Today let’s return to principal component analysis (PCA). Previously we had seen how PCA can be expressed as a variance-maximizing projection of the data onto a lower-dimension space, and how that was equivalent to a reconstruction-error-minimizing projection. Now we will show how PCA is also a maximum likelihood solution to a continuous latent variable model, which provides us several useful benefits, some of which include:

  1. Solvable using expectation-maximization (EM) in an efficient manner, where we avoid having to explicitly construct the covariance matrix. Of course, we can also alleviate this issue in regular PCA by using singular value decomposition (SVD).
  2. Handles missing values in the dataset
  3. Permits a Bayesian treatment of PCA

1. Setup

Suppose we have $n$ observations of data $x$, with dimensionality $D$. Recall that our goal in PCA is to reduce this data by projecting $X$ onto a $M$-dimensional subspace where $M < D$.

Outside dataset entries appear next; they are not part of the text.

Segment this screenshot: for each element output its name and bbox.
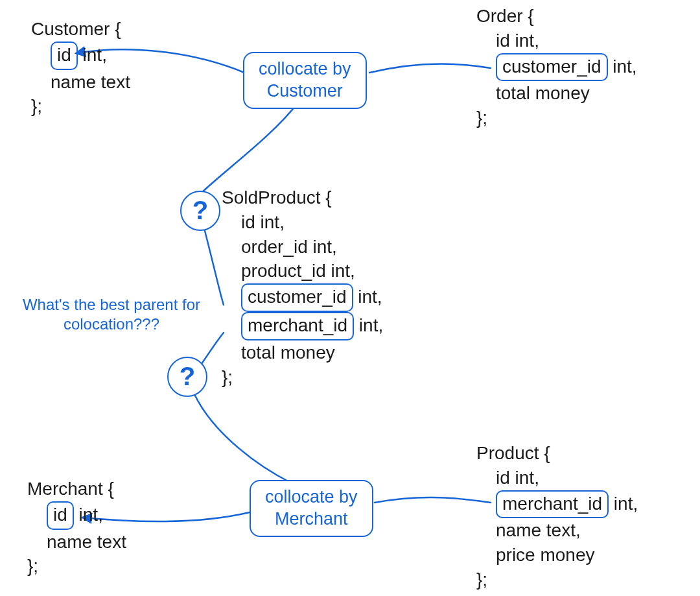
soldproduct-close: };: [222, 365, 383, 390]
customer-title: Customer {: [31, 17, 130, 42]
product-merchantid-key: merchant_id: [496, 490, 609, 519]
collocate-merchant-l1: collocate by: [265, 486, 358, 508]
soldproduct-f4: customer_id int,: [222, 283, 383, 312]
edge-collocate-customer-to-q1: [201, 102, 298, 193]
question-mark-icon: ?: [180, 362, 195, 390]
diagram-canvas: Customer { id int, name text }; Order { …: [0, 0, 700, 596]
collocate-by-merchant-box: collocate by Merchant: [250, 480, 373, 537]
soldproduct-customerid-key: customer_id: [241, 283, 353, 312]
product-f2: merchant_id int,: [476, 490, 638, 519]
collocate-merchant-l2: Merchant: [265, 508, 358, 530]
soldproduct-f5: merchant_id int,: [222, 312, 383, 340]
soldproduct-merchantid-key: merchant_id: [241, 312, 354, 340]
edge-q2-to-collocate-merchant: [194, 394, 292, 483]
product-merchantid-type: int,: [609, 494, 638, 514]
merchant-field-name: name text: [27, 530, 126, 554]
aside-question-note: What's the best parent for colocation???: [8, 295, 215, 334]
entity-customer: Customer { id int, name text };: [31, 17, 130, 119]
entity-merchant: Merchant { id int, name text };: [27, 477, 126, 578]
question-bubble-top: ?: [180, 191, 220, 231]
customer-close: };: [31, 94, 130, 119]
collocate-customer-l2: Customer: [259, 80, 351, 102]
order-close: };: [476, 106, 637, 130]
product-close: };: [476, 567, 638, 592]
collocate-customer-l1: collocate by: [259, 58, 351, 80]
aside-l1: What's the best parent for: [8, 295, 215, 315]
soldproduct-merchantid-type: int,: [354, 315, 383, 335]
question-bubble-bottom: ?: [167, 357, 207, 397]
soldproduct-title: SoldProduct {: [222, 185, 383, 210]
product-f4: price money: [476, 543, 638, 567]
merchant-close: };: [27, 554, 126, 578]
merchant-id-key: id: [47, 501, 74, 530]
soldproduct-f3: product_id int,: [222, 259, 383, 283]
customer-id-type: int,: [78, 45, 107, 65]
order-field-id: id int,: [476, 29, 637, 53]
soldproduct-f2: order_id int,: [222, 235, 383, 259]
customer-field-name: name text: [31, 70, 130, 95]
question-mark-icon: ?: [192, 196, 208, 224]
collocate-by-customer-box: collocate by Customer: [243, 52, 367, 109]
merchant-id-type: int,: [74, 505, 103, 525]
order-field-total: total money: [476, 81, 637, 106]
soldproduct-f6: total money: [222, 340, 383, 365]
soldproduct-f1: id int,: [222, 210, 383, 235]
product-title: Product {: [476, 441, 638, 466]
entity-order: Order { id int, customer_id int, total m…: [476, 4, 637, 130]
order-field-customerid: customer_id int,: [476, 53, 637, 82]
customer-id-key: id: [51, 42, 78, 70]
soldproduct-customerid-type: int,: [353, 287, 382, 307]
merchant-title: Merchant {: [27, 477, 126, 501]
edge-collocate-customer-to-order-customerid: [369, 64, 491, 73]
product-f1: id int,: [476, 466, 638, 490]
customer-field-id: id int,: [31, 42, 130, 70]
product-f3: name text,: [476, 518, 638, 543]
merchant-field-id: id int,: [27, 501, 126, 530]
order-customerid-type: int,: [608, 56, 637, 77]
edge-q1-to-soldproduct-customerid: [204, 228, 224, 305]
order-title: Order {: [476, 4, 637, 29]
aside-l2: colocation???: [8, 315, 215, 334]
order-customerid-key: customer_id: [496, 53, 608, 82]
entity-soldproduct: SoldProduct { id int, order_id int, prod…: [222, 185, 383, 389]
edge-collocate-merchant-to-product-merchantid: [375, 497, 491, 503]
entity-product: Product { id int, merchant_id int, name …: [476, 441, 638, 592]
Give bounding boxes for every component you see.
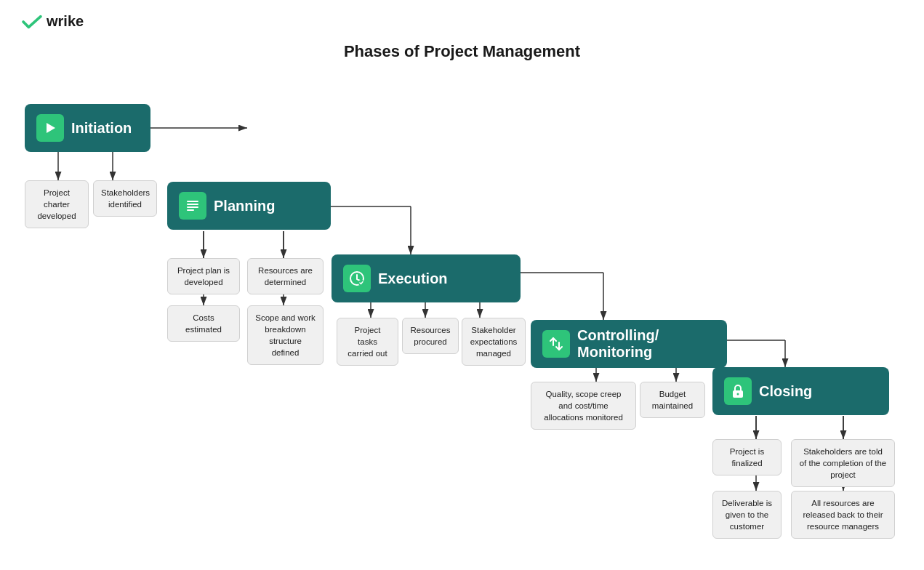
leaf-project-finalized: Project is finalized	[712, 439, 782, 475]
list-icon	[179, 192, 206, 220]
wrike-logo-icon	[22, 14, 42, 30]
svg-rect-27	[187, 209, 194, 211]
leaf-stakeholders-told: Stakeholders are told of the completion …	[791, 439, 895, 487]
leaf-project-tasks: Project tasks carried out	[337, 318, 398, 366]
leaf-project-plan: Project plan is developed	[167, 258, 240, 294]
leaf-project-charter: Project charter developed	[25, 180, 89, 228]
svg-rect-25	[187, 204, 198, 205]
check-clock-icon	[343, 265, 371, 292]
svg-point-31	[737, 393, 739, 396]
svg-marker-23	[47, 123, 55, 133]
leaf-stakeholders-identified: Stakeholders identified	[93, 180, 157, 217]
leaf-scope-breakdown: Scope and work breakdown structure defin…	[247, 305, 324, 365]
controlling-phase: Controlling/ Monitoring	[531, 320, 727, 368]
svg-rect-24	[187, 201, 198, 202]
leaf-quality-monitoring: Quality, scope creep and cost/time alloc…	[531, 382, 636, 430]
play-icon	[36, 114, 64, 142]
leaf-deliverable: Deliverable is given to the customer	[712, 491, 782, 539]
leaf-budget-maintained: Budget maintained	[640, 382, 705, 418]
svg-rect-26	[187, 206, 198, 208]
closing-phase: Closing	[712, 367, 889, 415]
arrows-icon	[542, 330, 570, 358]
leaf-resources-procured: Resources procured	[402, 318, 459, 354]
page-title: Phases of Project Management	[0, 42, 924, 61]
planning-phase: Planning	[167, 182, 331, 230]
leaf-costs-estimated: Costs estimated	[167, 305, 240, 342]
leaf-resources-determined: Resources are determined	[247, 258, 324, 294]
leaf-stakeholder-expectations: Stakeholder expectations managed	[462, 318, 526, 366]
initiation-phase: Initiation	[25, 104, 150, 152]
execution-phase: Execution	[332, 254, 521, 302]
logo-text: wrike	[47, 13, 84, 30]
logo: wrike	[22, 13, 84, 30]
lock-icon	[724, 377, 752, 405]
leaf-all-resources: All resources are released back to their…	[791, 491, 895, 539]
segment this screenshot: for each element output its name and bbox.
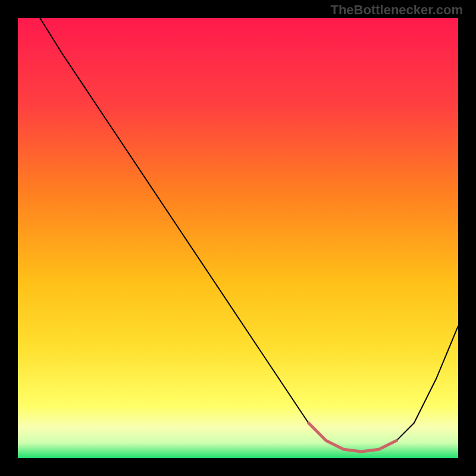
chart-svg	[18, 18, 458, 458]
chart-container	[18, 18, 458, 458]
gradient-background	[18, 18, 458, 458]
plot-area	[18, 18, 458, 458]
watermark: TheBottlenecker.com	[330, 2, 463, 18]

First let’s introduce a latent variable $z$ for the lower-dimensional principal component subspace. We assume a Gaussian prior distribution for $z$, $p(z)$ with zero mean and unit covariance.

\[p(z) = N(z|0, I)\]

Let us also choose the conditional distribution $p(x|z)$ to be Gaussian:

\[p(x|z) = N(x|Wz + \mu, \sigma^2I)\]

Here the mean is described as a linear function of $z$ with a $D\times M$ matrix $W$ and $D$-dimensional $\mu$.

From a generative viewpoint, we can describe our $D$-dimensional data as a linear transformation of the $M$-dimensional latent $z$ with some Gaussian noise:

\[x = Wz + \mu + \epsilon\]

where $\epsilon$ is $D$-dimensional Gaussian noise with zero mean and covariance $\sigma^2I$. So generating $x$ can be done by fixing some $z$ and then sampling from the distribution conditioned on $z$.

2. Specifying the likelihood and prior

Now we want to determine the parameters $W, \mu, \sigma^2$ using maximum likelihood. We need to specify the likelihood function $p(x|W, \mu, \sigma^2)$ first.

\[p(x) = \int p(x|z)p(z)dz\]

By the properties of the Gaussian and of linear-Gaussian models, this marginal distribution $p(x)$ is also Gaussian:

\[p(x) = N(x|\mu, C)\] \[C = WW^T + \sigma^2I\]

where $C$ is the $D\times D$ covariance matrix.

This can be noticed from $x = Wz + \mu + \epsilon$:

\[E(x) = E(Wz+\mu+\epsilon) = \mu\] \[cov(x) = E((Wz+\epsilon)(Wz+\epsilon)^T)\] \[cov(x) = E(Wzz^TW^T) + E(\epsilon\epsilon^T) = WW^T + \sigma^2I\]

Remember $z$ was defined to have zero mean and unit variance, and that $\epsilon$ was defined to have covariance $\sigma^2I$. The cross terms vanish because $z, \epsilon$ are uncorrelated.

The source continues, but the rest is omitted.